This paper presents a linear programming (LP) model for optimizing the transportation of liquefied natural gas (LNG) through existing regasification terminals and Europe’s cross-border pipeline network. While pipelines offer fixed, efficient, and direct transport over land, LNG shipping provides flexibility and scalability, particularly for regions lacking pipeline connectivity. The model is demonstrated through five different case studies. Each case involves the identification of optimal LNG supply strategies from Qatar to the European Union under Russian gas disruption scenarios of 25 %, 50 %, and 75 % (equivalent to 34, 68, and 102 MTPA, respectively). The results show that the model prioritizes deliveries to destinations with available regasification capacity and low transport costs, with key importers including Turkey, Italy, Spain, and northern corridor countries. Annual network costs range from $8.1–8.8 billion for a 25 % disruption to $21–24 billion for a 75 % disruption, with liquefaction as the largest cost component. Strategic supply routes via southern, northern, and Baltic corridors were identified to enhance EU energy security, though fully replacing Russian gas would require contract adjustments and infrastructure agreements within the EU. The findings highlight the importance of integrating LNG shipping with pipeline capacity and fostering partnerships with intermediary countries.
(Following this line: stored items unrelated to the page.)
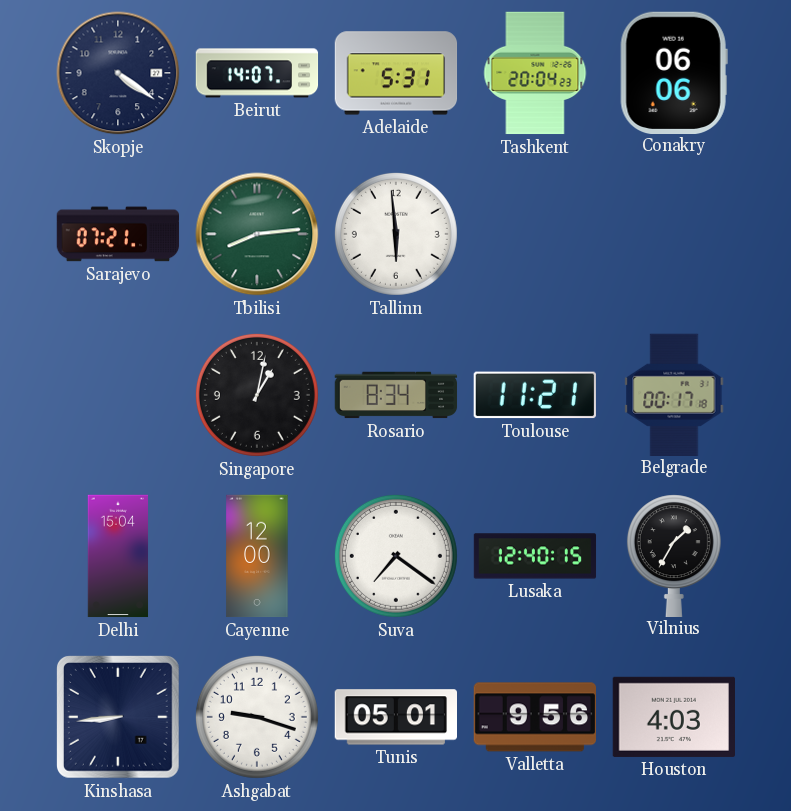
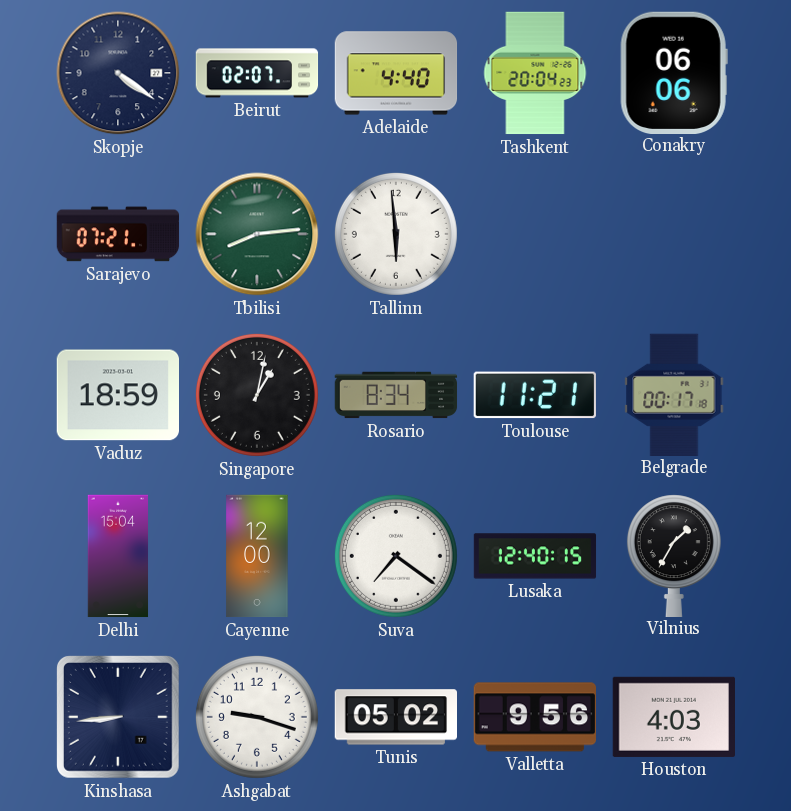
Beirut: 14:07 -> 02:07
Adelaide: 5:31 -> 4:40
Vaduz: none -> 18:59
Tunis: 05:01 -> 05:02
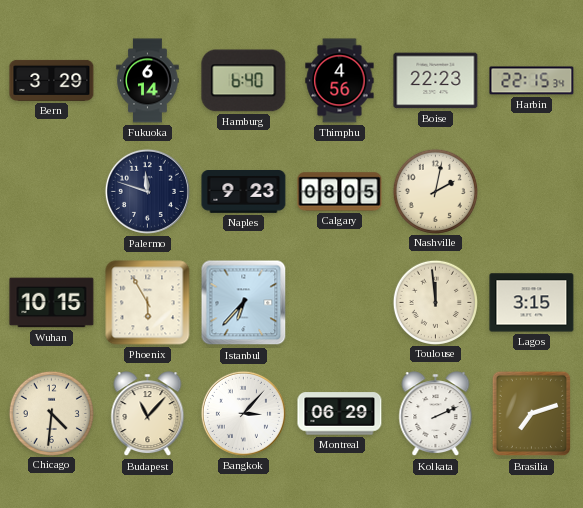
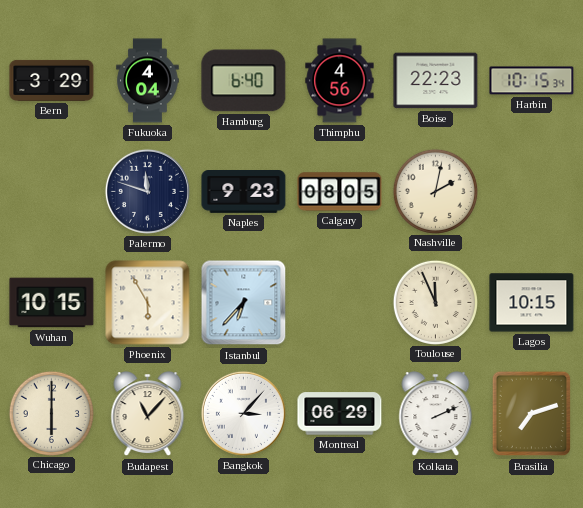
Fukuoka: 6:14 -> 4:04
Harbin: 22:15 -> 10:15
Toulouse: 11:59 -> 11:56
Lagos: 3:15 -> 10:15
Chicago: 4:31 -> 6:00
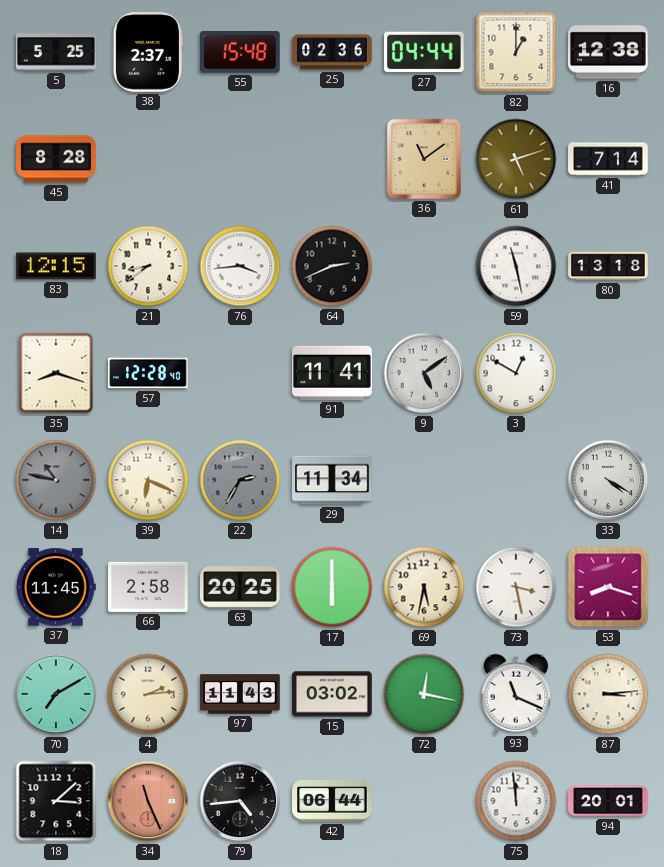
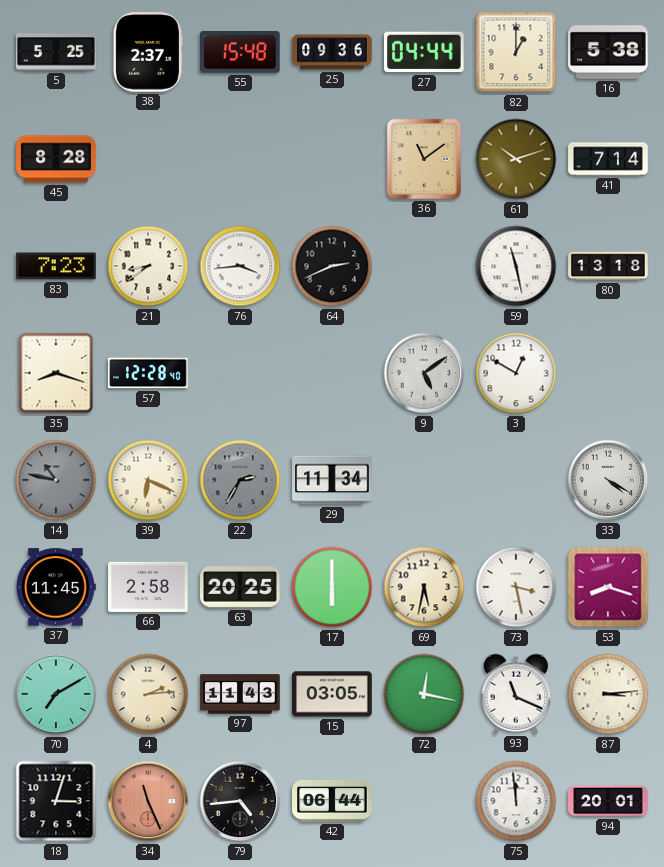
25: 02:36 -> 09:36
16: 12:38 -> 5:38
61: 5:12 -> 10:12
83: 12:15 -> 7:23
91: 11:41 -> none
15: 03:02 -> 03:05
18: 3:08 -> 3:03
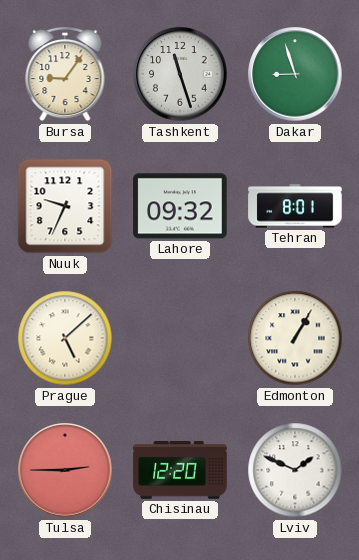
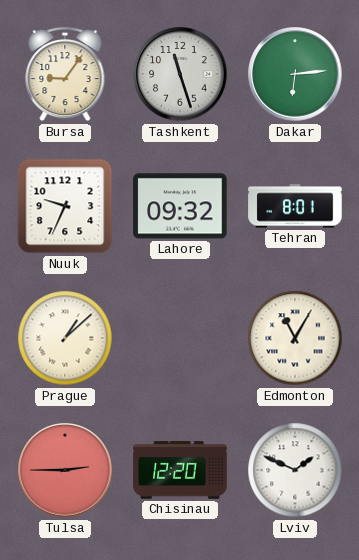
Dakar: 8:57 -> 6:14
Prague: 5:08 -> 1:08
Edmonton: 1:05 -> 11:05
Keywords: LNG; pipeline; shipping; re-gasification; optimization
Corresponding author: Sabla Y. Alnouri, Gas Processing Centre, College of Engineering, Qatar University, P.O. Box 2713, Doha, Qatar, E-mail:

  1. Research ethics: Not applicable.

  2. Informed consent: Not applicable.

  3. Author contributions: All authors have accepted responsibility for the entire content of this manuscript and approved its submission. M.M performed statistical and computational analyses, developed the LP model, gathered and processed the data, wrote an initial draft of the manuscript and contributed to the results and discussion sections. S.A. developed the research idea, designed the study, assisted in the development of the LP model, ensured technical accuracy and supervised the overall project. Moreover, S.A. contributed to data analysis, the interpretation and visualization of the results, in addition to editing and finalizing the manuscript. A. B. assisted in literature review, manuscript formatting, contributed to editing and finalizing the manuscript, and provided critical revisions to enhance the intellectual content of the paper.

  4. Use of Large Language Models, AI and Machine Learning Tools: None declared.

  5. Conflict of interest: The authors state no conflict of interest.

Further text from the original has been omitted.